US Pharm. 2007;32(6):28.

Regular Aspirin Use Reduces Risk of Colon Cancer
Taking at least two 325-mg tablets weekly for an extended period cuts the risk of colorectal cancers by almost one third, but only in tumors overexpressing cyclooxygenase-2 (COX–2), according to a study published in the New England Journal of Medicine. Andrew T. Chan, MD, of HarvardMedicalSchool and colleagues reported a reduced risk for COX-2–positive tumors becoming evident after 10 years of aspirin use, suggesting an effect on early stages of cancer.

In an accompanying editorial, Sanford D. Markowitz, MD, PhD, of CaseWestern ReserveUniversity in Cleveland, wrote that current thinking ascribes the cancer-preventive activity of aspirin and NSAIDs principally to the ability of COX-2 to block the generation of PGE2, the most abundant colon prostaglandin. The findings of this study "provide powerful support for the role of COX-2 as a key mediator in the development of colon cancer and now pose questions about the clinical implications of discovering differences between colon cancers that express high or low levels of COX-2," said Dr. Markowitz.

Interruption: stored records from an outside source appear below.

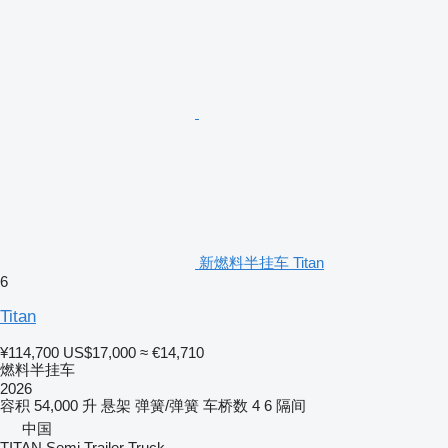
新燃料半挂车 Titan
6
Titan
¥114,700
US$17,000
≈ €14,710
燃料半挂车
2026
容积
54,000 升
悬架
弹簧/弹簧
车桥数
4
6 隔间
中国
TITAN Semi Trailer Truck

Mega Multivitamin Use Linked to Prostate Cancer
Men taking multivitamin supplements more than once a day are twice as likely to die of prostate cancer as men who never take supplements, according to a report in the Journal of the National Cancer Institute. The prospective study included 295,344 men ages 50 to 71 who were free of cancer at enrollment in 1995 and 1996.

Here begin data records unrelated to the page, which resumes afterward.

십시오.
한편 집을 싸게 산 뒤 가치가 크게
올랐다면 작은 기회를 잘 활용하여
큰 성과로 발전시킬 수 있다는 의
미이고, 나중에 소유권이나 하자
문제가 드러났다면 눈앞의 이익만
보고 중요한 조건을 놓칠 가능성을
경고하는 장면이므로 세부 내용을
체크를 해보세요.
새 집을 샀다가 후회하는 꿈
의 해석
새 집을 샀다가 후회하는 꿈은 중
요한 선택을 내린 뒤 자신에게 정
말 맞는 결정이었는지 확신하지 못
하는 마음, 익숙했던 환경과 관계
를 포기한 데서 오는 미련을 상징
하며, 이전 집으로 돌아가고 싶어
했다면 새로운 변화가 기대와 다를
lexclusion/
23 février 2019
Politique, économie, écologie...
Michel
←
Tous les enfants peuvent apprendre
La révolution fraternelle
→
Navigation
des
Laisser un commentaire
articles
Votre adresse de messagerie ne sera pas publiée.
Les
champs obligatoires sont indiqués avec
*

The researchers reported elevated risk and incidence rates of both advanced and fatal disease, with associations strongest in men with a family history of prostate cancer or in those who consumed selenium, beta-carotene, or zinc. Among men with a family history, heavy multivitamin use (more than seven times per week) more than doubled the risk for advanced prostate cancer. Researchers concluded that the possibility of an associated risk "is of concern and merits further evaluation."

Protease Inhibitors Tied to Increased Heart Attack
Treating HIV with protease inhibitors (PIs) is associated with an increased risk of heart attack, according to results from a large observational study of 23,437 HIV-infected patients published in the New England Journal of Medicine. Researchers reported a 16% risk increase per year, which amounts to about a doubling of the risk of myocardial infarction over five years. The incidence in patients receiving PIs for more than six years was only .6% per year, which is considered "low or at most moderate, depending on a patient's risk-factor burden," said James Stein, MD, of the University of Wisconsin. There was no association found between heart attack and the use of nonnucleoside reverse transcriptase inhibitors.

"There does not appear to be an epidemic on the horizon--simply a risk that needs to be managed--perhaps by targeting the modifiable risk factors associated with heart disease, rather than the lipid effects of antiretroviral therapy," said Dr. Stein.

Statins May Decrease Lung Cancer Risk
Use of a statin for at least six months was associated with a 55% reduced risk of lung cancer, according to results of a retrospective study published in Chest. The case-control study of 483,733 patients (primarily men) used data prospectively collected from 1998 through 2004, representing the first large, population-based study of statins and lung cancer.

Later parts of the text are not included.